We've found that DistributedDataParallel
does scale with more GPUs on Apocrita
but with diminishing returns. For example, we found that our code runs twice as
fast with two GPUs compared to one but needs another two GPUs for another
twofold speed up. We've also observed that we see performance uplift when
using newer cards if the problem has a high throughput, in our case, that would
be larger neural networks.
These findings should help you suggest how many GPUs, and which model of GPUs, to request for your job. For example, using a quick benchmark with one epoch and a single GPU, you can make a back-of-envelope estimation of how long training your neural network would take when given one, two, three or four GPUs. Using more GPUs will speed up your code up to some reasonable point, but you may have shorter queuing times if you request fewer GPUs.
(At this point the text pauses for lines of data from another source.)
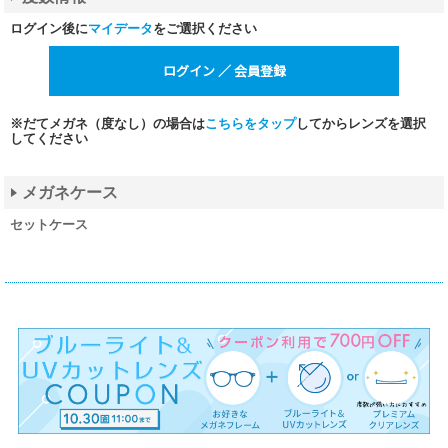
ログイン後に
マイデータ
をご選択ください
※だてメガネ（度なし）の場合は
こちらをタップ
してからレンズを選択
してください
メガネケース
セットケース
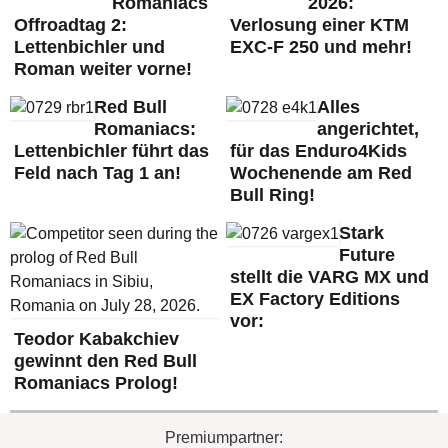
Romaniacs
2026:
Offroadtag 2:
Verlosung einer KTM
Lettenbichler und
EXC-F 250 und mehr!
Roman weiter vorne!
Red Bull
Alles
Romaniacs:
angerichtet,
Lettenbichler führt das
für das Enduro4Kids
Feld nach Tag 1 an!
Wochenende am Red
Bull Ring!
Stark
Future
stellt die VARG MX und
EX Factory Editions
vor:
Teodor Kabakchiev
gewinnt den Red Bull
Romaniacs Prolog!
Premiumpartner:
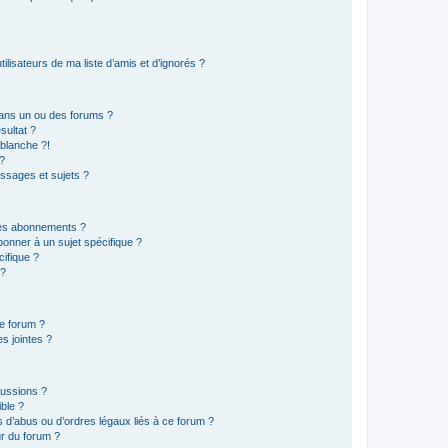
lisateurs de ma liste d’amis et d’ignorés ?
ans un ou des forums ?
sultat ?
blanche ?!
?
ssages et sujets ?
t les abonnements ?
onner à un sujet spécifique ?
ifique ?
 ?
ce forum ?
s jointes ?
cussions ?
ible ?
 d’abus ou d’ordres légaux liés à ce forum ?
r du forum ?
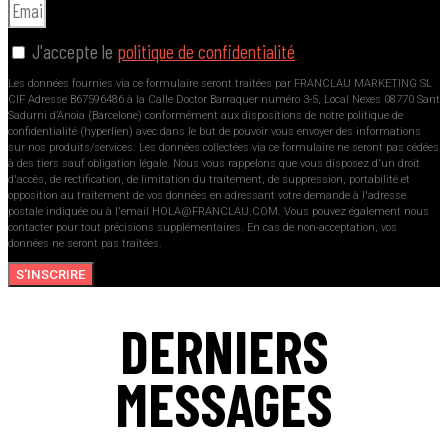
J'accepte le
politique de confidentialité
Les données fournies via ce formulaire seront traitées par FRANCLAU MARKETING SL
CIF Adresse B67596486 à la Calle Doctor Barraquer numéro 3-5, Local Nexes 08770 Sant
Sadurni d’Anoia (Barcelone) conformément aux dispositions de notre politique de
confidentialité (hyperlien) avec dans le but de pouvoir vous envoyer des informations
sur nos produits/services. Les données collectées via ce formulaire ne seront pas cédées
à des tiers sauf obligation légale. Nous vous rappelons que vous disposez d'un droit
d'accès, de rectification, de limitation du traitement, de suppression, portabilité et
opposition au traitement de vos données en adressant votre demande à l'adresse
postale indiquée ou à l'email HOLA@FRANCLAU.COM. Vous pouvez également nous
contacter pour tout précisions supplémentaires. En cas de non-acceptation, vos
données ne seront pas traitées.
S'INSCRIRE
DERNIERS
MESSAGES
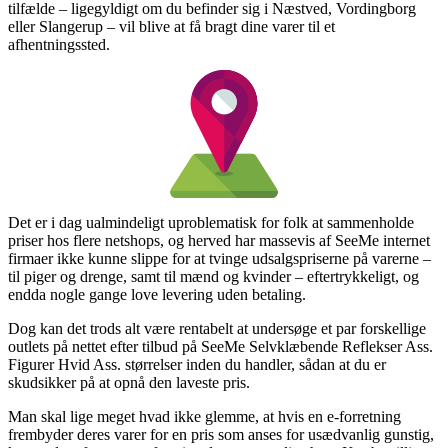
tilfælde – ligegyldigt om du befinder sig i Næstved, Vordingborg
eller Slangerup – vil blive at få bragt dine varer til et
afhentningssted.
Det er i dag ualmindeligt uproblematisk for folk at sammenholde
priser hos flere netshops, og herved har massevis af SeeMe internet
firmaer ikke kunne slippe for at tvinge udsalgspriserne på varerne –
til piger og drenge, samt til mænd og kvinder – eftertrykkeligt, og
endda nogle gange love levering uden betaling.
Dog kan det trods alt være rentabelt at undersøge et par forskellige
outlets på nettet efter tilbud på SeeMe Selvklæbende Reflekser Ass.
Figurer Hvid Ass. størrelser inden du handler, sådan at du er
skudsikker på at opnå den laveste pris.
Man skal lige meget hvad ikke glemme, at hvis en e-forretning
frembyder deres varer for en pris som anses for usædvanlig gunstig,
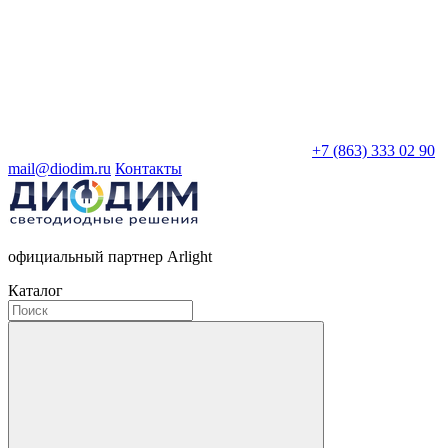
+7 (863) 333 02 90
mail@diodim.ru
Контакты
официальный партнер Arlight
Каталог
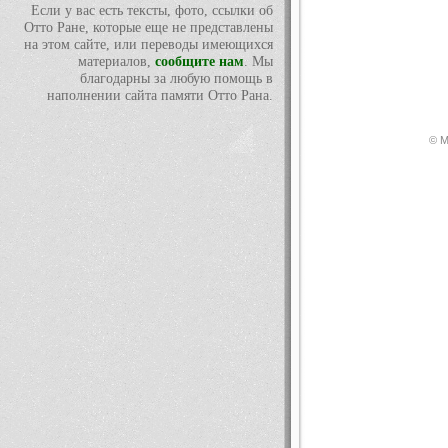
Если у вас есть тексты, фото, ссылки об
Отто Ране, которые еще не представлены
на этом сайте, или переводы имеющихся
материалов,
сообщите нам
. Мы
благодарны за любую помощь в
наполнении сайта памяти Отто Рана.
© М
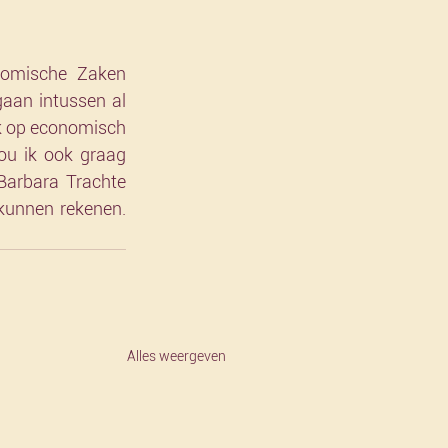
omische Zaken 
aan intussen al 
ok op economisch 
u ik ook graag 
Barbara Trachte 
kunnen rekenen. 
Alles weergeven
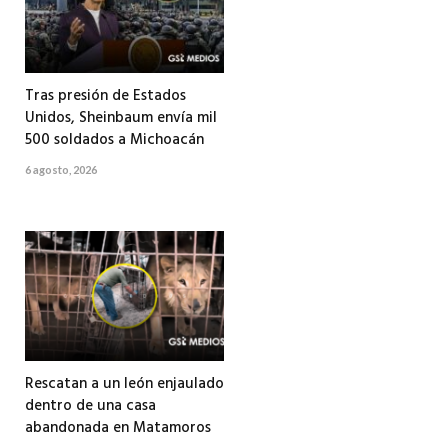
Tras presión de Estados
Unidos, Sheinbaum envía mil
500 soldados a Michoacán
6 agosto, 2026
Rescatan a un león enjaulado
dentro de una casa
abandonada en Matamoros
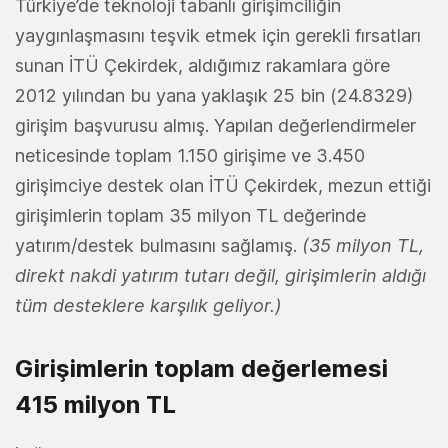
Türkiye’de teknoloji tabanlı girişimciliğin
yaygınlaşmasını teşvik etmek için gerekli fırsatları
sunan İTÜ Çekirdek, aldığımız rakamlara göre
2012 yılından bu yana yaklaşık 25 bin (24.8329)
girişim başvurusu almış. Yapılan değerlendirmeler
neticesinde toplam 1.150 girişime ve 3.450
girişimciye destek olan İTÜ Çekirdek, mezun ettiği
girişimlerin toplam 35 milyon TL değerinde
yatırım/destek bulmasını sağlamış.
(35 milyon TL,
direkt nakdi yatırım tutarı değil, girişimlerin aldığı
tüm desteklere karşılık geliyor.)
Girişimlerin toplam değerlemesi
415 milyon TL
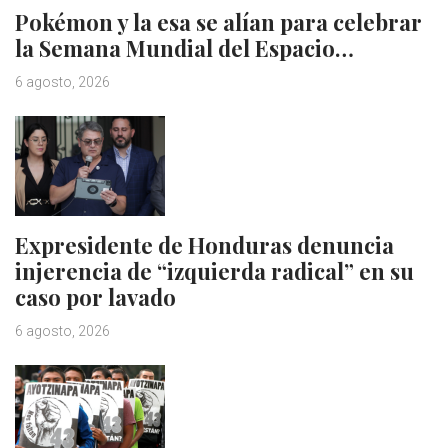
Pokémon y la esa se alían para celebrar
la Semana Mundial del Espacio…
6 agosto, 2026
Expresidente de Honduras denuncia
injerencia de “izquierda radical” en su
caso por lavado
6 agosto, 2026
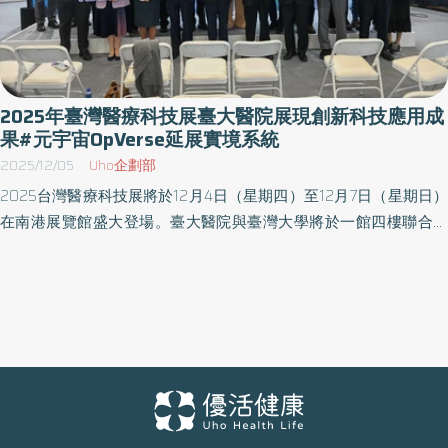
2025年臺灣醫療科技展臺大醫院展現創新科技應用成
果#元宇宙OpVerse延展實境系統
2025/12/05
Uho企劃部
2025台灣醫療科技展將於12月4日（星期四）至12月7日（星期日）
在南港展覽館盛大登場。臺大醫院與臺灣大學將於一館四樓聯合展
出多項尖端醫療科技成果，展現智慧醫療的創新實力與跨領域研發
能量。本次展覽由生策會主辦，匯聚國內外專業人士，共同探索醫
療科技的最新趨勢與未來方向。臺大醫院精選11項突破性技術，全面
升級臨床照護品質；臺灣大學則攜手合作院校，呈現10項多元創新
研發成果，展現學術界在醫療科技領域的深厚實力與前瞻視野。 在
癌症防治領域，口腔癌AI快篩以手機鏡頭拍攝黏膜影像，2分鐘內即
能標定高風險病灶，準確率高達95%，協助非專科醫護快速判讀，
推動早期防治普及化 肺癌AI診斷與預後平台則整合影像體學與臨床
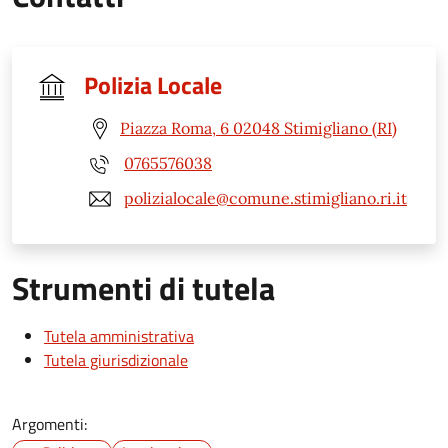
Polizia Locale
Piazza Roma, 6 02048 Stimigliano (RI)
0765576038
polizialocale@comune.stimigliano.ri.it
Strumenti di tutela
Tutela amministrativa
Tutela giurisdizionale
Argomenti:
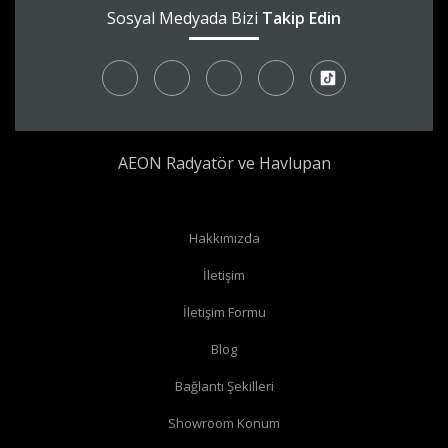
Sosyal Medyada Bizi
Takip Edin
AEON Radyatör ve Havlupan
Radyatör borularınız yerden çıkıyor ve radyatörünüzün yan
Hakkımızda
bağlantıları var ise
köşe vana
alabilirsiniz.
İletişim
Radyatör borularınız yerden çıkıyor ve radyatörünüzün alt
İletişim Formu
bağlantıları var ise
düz vana
alabilirsiniz.
Radyatör borularınız duvardan çıkıyor ve radyatörün yan
Blog
bağlantıları var ise
köşe vana
alabilirsiniz.
Bağlantı Şekilleri
Radyatör borularınız duvardan çıkıyor ve radyatörün alt
Showroom Konum
bağlantıları var ise
köşe vana
alabilirsiniz.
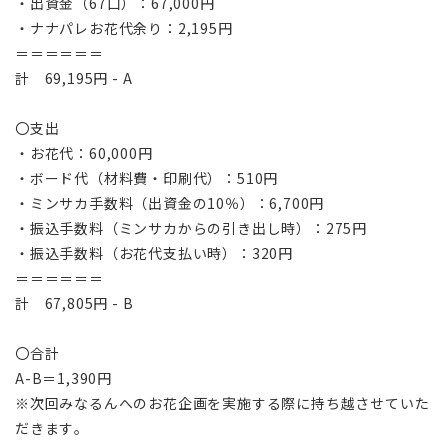
・出資金（67口）：67,000円
・ナナパレお花代余り：2,195円
＝＝＝＝＝＝
計 69,195円 - A
〇支出
・お花代：60,000円
・ボード代（材料費・印刷代）：510円
・ミンサカ手数料（出資金の10％）：6,700円
・振込手数料（ミンサカからの引き出し時）：275円
・振込手数料（お花代支払い時）：320円
＝＝＝＝＝＝
計 67,805円 - B
〇合計
A-B＝1,390円
※次回みなるんへのお花企画を実施する際に持ち越させていた
だきます。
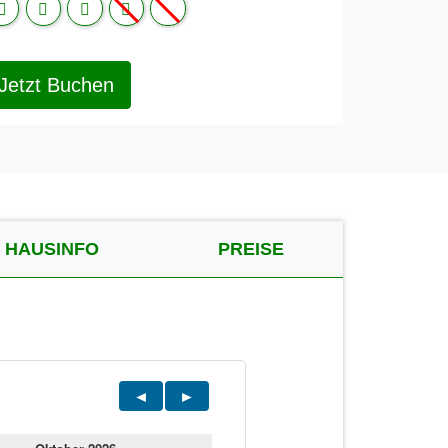
Jetzt Buchen
HAUSINFO
PREISE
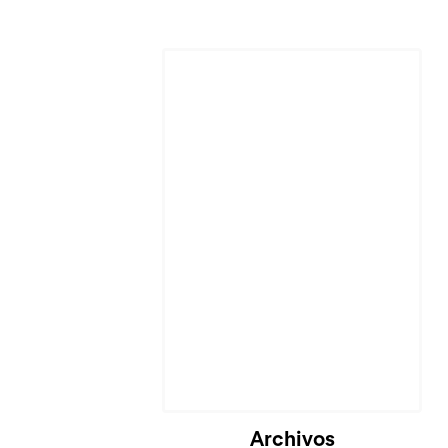
Cargando...
Archivos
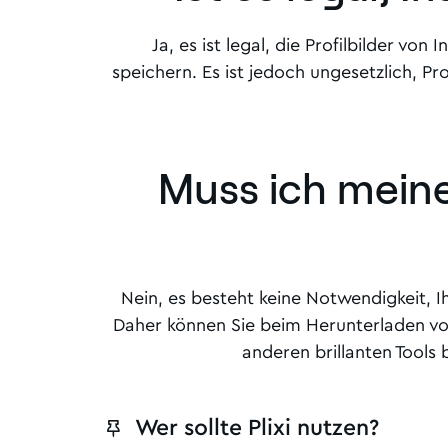
Ja, es ist legal, die Profilbilder 
speichern. Es ist jedoch ungesetzlich, P
Muss ich mein
Nein, es besteht keine Notwendigkeit, 
Daher können Sie beim Herunterladen vo
anderen brillanten Tools
Wer sollte Plixi nutzen?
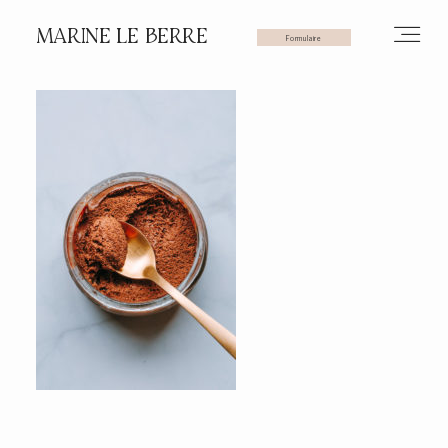
MARINE LE BERRE
Formulaire
HOME
PHOTOS
VIDÉOS
SERVICES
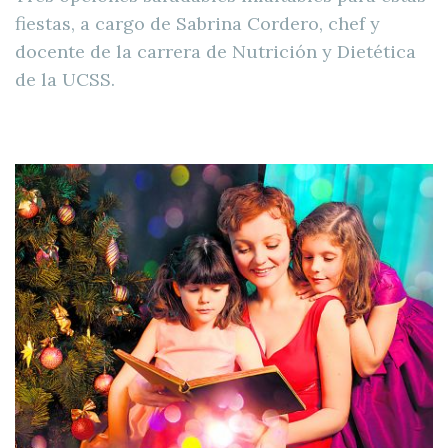
fiestas, a cargo de Sabrina Cordero, chef y
docente de la carrera de Nutrición y Dietética
de la UCSS.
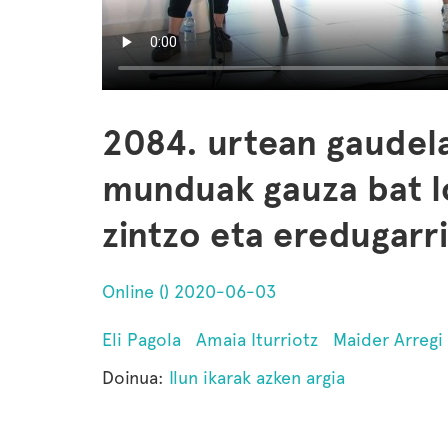
2084. urtean gaudela
munduak gauza bat lo
zintzo eta eredugarri
Online () 2020-06-03
Eli Pagola
Amaia Iturriotz
Maider Arregi
Doinua:
Ilun ikarak azken argia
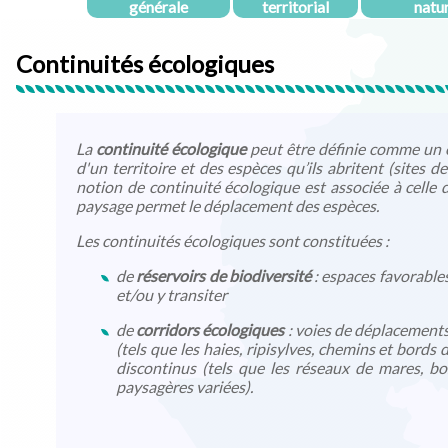
générale
territorial
natu
Continuités écologiques
La
continuité écologique
peut être définie comme un é
d'un territoire et des espèces qu’ils abritent (sites 
notion de continuité écologique est associée à celle 
paysage permet le déplacement des espèces.
Les continuités écologiques sont constituées :
de
réservoirs de biodiversité
: espaces favorables
et/ou y transiter
de
corridors écologiques
: voies de déplacements 
(tels que les haies, ripisylves, chemins et bords 
discontinus (tels que les réseaux de mares, b
paysagères variées).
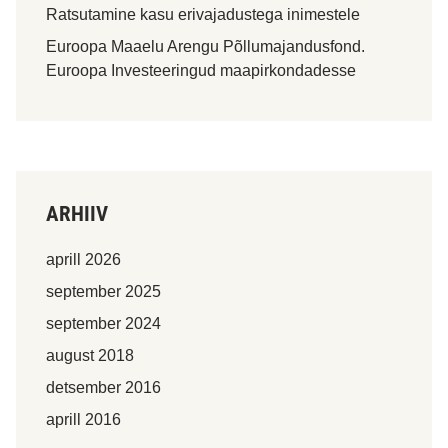
Ratsutamine kasu erivajadustega inimestele
Euroopa Maaelu Arengu Põllumajandusfond.
Euroopa Investeeringud maapirkondadesse
ARHIIV
aprill 2026
september 2025
september 2024
august 2018
detsember 2016
aprill 2016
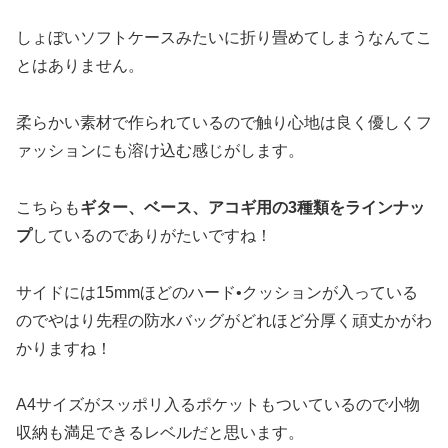
しょぼいソフトケースみたいに折り畳めてしまうなんてこ
とはありません。
柔らかい素材で作られているので触り心地は良く優しくフ
ァッションにも溶け込む感じがします。
こちらも
ギター、ベース、アコギ用の3種類をラインナッ
プ
しているのでありがたいですね！
サイドには15mmほどのハード•クッションが入っている
のでやはり先程の防水バッグがどれほど分厚く頑丈かがわ
かりますね！
A4サイズがスッポリ入るポケットもついているので小物
収納も満足できるレベルだと思います。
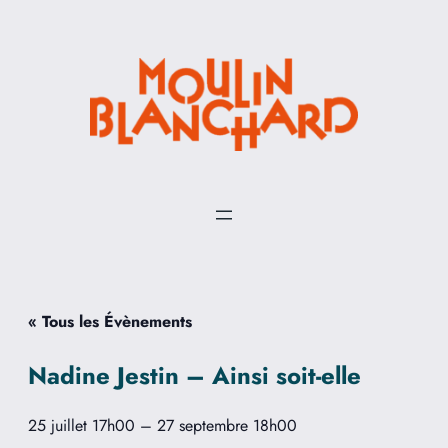
« Tous les Évènements
Nadine Jestin – Ainsi soit-elle
25 juillet 17h00
–
27 septembre 18h00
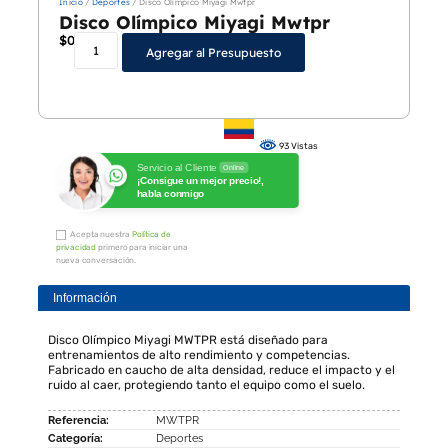
Inicio
/
Deportes
/ Disco Olímpico Miyagi Mwtpr
Disco Olímpico Miyagi Mwtpr
$
0
Agregar al Presupuesto
93 Vistas
Servicio al Cliente
Online
¡Consigue un mejor precio!,
habla conmigo
Acepta nuestra
Política de
privacidad
primero para iniciar una
nueva conversación.
Información
Disco Olímpico Miyagi MWTPR está diseñado para
entrenamientos de alto rendimiento y competencias.
Fabricado en caucho de alta densidad, reduce el impacto y el
ruido al caer, protegiendo tanto el equipo como el suelo.
Referencia:
MWTPR
Categoría:
Deportes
It's also important that you ensure you make the most of the GPUs and run them
hard, otherwise, your performance may degrade as we saw when we trained AlexNet
on the newer H100 cards. My suggestion is to monitor your GPU jobs using
nvtop
and see how hard you are pushing the GPUs. If you find your GPU utility is low,
consider using older cards for shorter queueing times or modifying your problem
to push the GPU harder.
This experiment could be extended to multinode GPU systems but I anticipate the benchmarks would not scale as well. This is because communication between nodes is subject to higher latency and lower bandwidth compared to within a node.
The source code to run the training is available on my GitHub.